Material supplied:
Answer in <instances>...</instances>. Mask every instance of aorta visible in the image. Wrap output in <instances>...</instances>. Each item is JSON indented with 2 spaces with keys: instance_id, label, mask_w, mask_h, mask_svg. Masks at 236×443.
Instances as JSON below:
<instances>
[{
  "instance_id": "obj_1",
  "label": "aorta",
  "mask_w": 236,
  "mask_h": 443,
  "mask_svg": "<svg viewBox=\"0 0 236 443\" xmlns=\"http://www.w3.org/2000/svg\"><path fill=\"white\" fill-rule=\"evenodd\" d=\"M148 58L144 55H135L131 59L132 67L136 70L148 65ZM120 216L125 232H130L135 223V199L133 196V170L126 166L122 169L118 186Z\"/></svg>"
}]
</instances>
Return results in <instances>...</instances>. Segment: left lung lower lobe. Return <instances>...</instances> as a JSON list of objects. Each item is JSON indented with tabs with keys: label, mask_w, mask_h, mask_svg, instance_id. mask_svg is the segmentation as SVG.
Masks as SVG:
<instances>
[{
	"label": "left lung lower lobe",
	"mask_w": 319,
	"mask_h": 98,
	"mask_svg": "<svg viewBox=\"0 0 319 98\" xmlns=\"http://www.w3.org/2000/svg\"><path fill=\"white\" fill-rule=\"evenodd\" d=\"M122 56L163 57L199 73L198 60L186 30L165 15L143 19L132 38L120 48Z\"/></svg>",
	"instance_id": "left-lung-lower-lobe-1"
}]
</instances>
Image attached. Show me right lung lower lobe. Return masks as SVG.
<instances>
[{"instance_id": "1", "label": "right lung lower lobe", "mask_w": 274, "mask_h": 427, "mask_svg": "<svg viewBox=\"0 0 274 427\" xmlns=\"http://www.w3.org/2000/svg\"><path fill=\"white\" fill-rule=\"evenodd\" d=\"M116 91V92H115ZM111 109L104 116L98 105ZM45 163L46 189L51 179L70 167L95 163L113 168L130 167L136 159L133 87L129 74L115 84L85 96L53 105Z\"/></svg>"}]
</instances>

Your instructions: From the line with "Image attached. Show" through the last line of the records, set down every line exactly as written and leave out all others.

Expected answer:
Image attached. Show me right lung lower lobe. Return masks as SVG.
<instances>
[{"instance_id": "1", "label": "right lung lower lobe", "mask_w": 274, "mask_h": 427, "mask_svg": "<svg viewBox=\"0 0 274 427\" xmlns=\"http://www.w3.org/2000/svg\"><path fill=\"white\" fill-rule=\"evenodd\" d=\"M116 91V92H115ZM111 109L104 116L98 105ZM45 163L46 189L51 179L70 167L95 163L113 168L130 167L136 159L133 87L129 74L115 84L85 96L53 105Z\"/></svg>"}]
</instances>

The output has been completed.